The Appeal of Small-Town Murder Stories With Joe R. Lansdale

Joe R. Lansdale_NovelSuspects

For me, having grown up in small towns, I know that underneath that bucolic calm there is sometimes a raging river. Pass through a small town, population four thousand, maybe up to forty thousand, see the nice houses on the short, clean streets, it’s easy to think of the place as quiet as the grave, but pleasant as sitting on a well-roofed porch during a sweet spring rain, the wind gently blowing and lifting your hair. And you’d be right. There is that. But back to that river. Out there on the outskirts of town, often in cheap trailers with  one end blacked by fire, some pretty nasty individuals might be cooking meth or chopping up a body in the bathtub, placing parts in black plastic bags while a pot of chili with beans steams on the stove. A murder, or a meth-cooking, works up an appetite.

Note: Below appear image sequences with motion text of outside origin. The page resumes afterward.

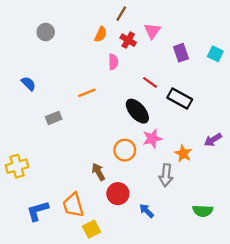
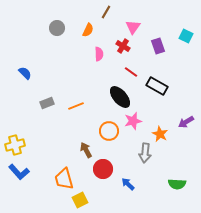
gray circle: (46, 32) -> (57, 28), moved
red cross: (128, 40) -> (123, 46), moved
cyan square: (215, 54) -> (186, 36), moved
orange line: (87, 93) -> (76, 106), moved
blue L-shape: (38, 211) -> (19, 172), moved, turned -115

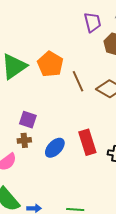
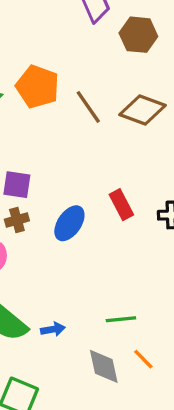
red rectangle: (87, 142) -> (121, 205), size x0.7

In town, on a tree-shaded street, one of those quiet streets in one of those quiet, quaint houses, a wife is measuring out a bit of rat poison in her abusive husband’s soup. Or maybe he’s all right, not a bad guy, but the wife, she’s thinking, I could use that serious insurance money, and a long vacation. Perhaps in another home a husband is planning a false robbery to murder his wife, having found another lady more to his liking, one with a large bank account and an office job that needs filling, and comes with a 401K and good medical, not to mention dental. It’s the serene aspect of small towns that sets the murder table so well. Some of the courses include Friday night football games where heavy bets are made, and losers are expected to pay, or else. It’s the soccer mom who works at the bank and brings treats to all her children’s events, who is found to be skimming where she works, and has suddenly left her husband and kids for some nice place in the islands.

It’s all that, and more.

I love the mixture of sweet and sour, and for me small towns provide that kind of taste for a crime writer. In truth, the good outweighs the bad, but for a crime writer, what fun is there in that? A prize for the biggest tomato at a tomato festival hasn’t the charm of a body found in the tomato patch. My research for writing novels about small towns and small-town murder is simple. I know these people. I am one of these people. My wife was a campus police officer, worked for the fire department as a dispatcher. My son was a dispatcher. I hear things. I listen to things. Stories are sometimes literal, or almost, and sometimes sewn and created from ragged cloth, a quilt constructed of numerous patches, all  of those patches shades of gray and degrees of black, like the shadows in Hell.